Relator do projeto, Walter Ihoshi diz que nova lei do Cadastro Positivo vai injetar cerca de R$ 1 trilhão na economia

Jair Bolsonaro sanciona a lei do Cadastro Positivo (Alan Santos - PR - Agência Brasil)
Jair Bolsonaro sanciona a lei do Cadastro Positivo (Alan Santos – PR – Agência Brasil)

Sancionada pelo presidente Jair Bolsonaro (PSL) no último dia 8, a nova lei do Cadastro Positivo que torna automática a adesão de consumidores e empresas ao banco de dados deve entrar em vigor em 90 dias. A matéria foi aprovada pelo Congresso Nacional no mês passado.
A matéria tramitou na Câmara dos Deputados, contando com redação final do deputado federal Walter Ihoshi (PSD), que atualmente é o presidente da Junta Comercial do Estado de São Paulo (Jucesp), e o texto foi mantido em sua forma original no Senado.
Segundo Ihoshi, a expectativa é que, nos próximos anos, sejam injetados na economia, em decorrência do Cadastro Positivo, cerca de R$ 1 trilhão em investimentos, além de trazer crédito para mais de 22 milhões de brasileiros.

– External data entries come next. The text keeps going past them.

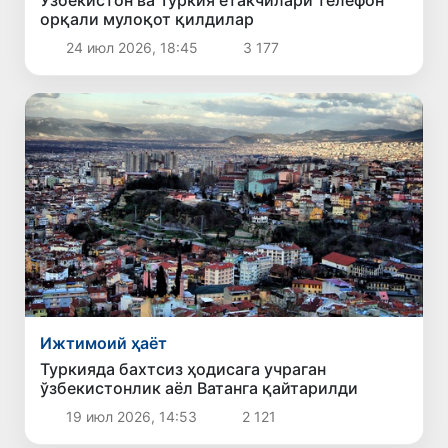
Ўзбекистон ва Туркия етакчилари телефон
орқали мулоқот қилдилар
24 июл 2026, 18:45
3 177
Ижтимоий ҳаёт
Туркияда бахтсиз ҳодисага учраган
ўзбекистонлик аёл Ватанга қайтарилди
19 июл 2026, 14:53
2 121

Walter Ihoshi, relator do projeto na Câmara dos Deputados (arquivo)
Walter Ihoshi, relator do projeto na Câmara dos Deputados (arquivo)

“Com o Cadastro Positivo, os bons pagadores terão chances de serem reconhecidos, com juros menores para os consumidores adimplentes, menos spread bancário e maior competitividade entre os bancos”, explicou Ihoshi. “É mais emprego para a população, mais renda e oportunidades para os bons pagadores”, destacou.
Para o presidente da Associação Nacional dos Bureaus de Crédito (ANBC), Elias Sfeir, a nova lei deve incluir automaticamente 130 milhões de CPFs no banco de dados. Segundo ele, isso pode beneficiar toda a população brasileira economicamente ativa. Sfeir lembra, ainda, que o consumidor que não quiser participar tem o direito de sair a qualquer momento.
A inclusão dos dados deve ser comunicada ao consumidor em até 30 dias. Além disso, as informações só podem ser compartilhadas 60 dias após a abertura do cadastro.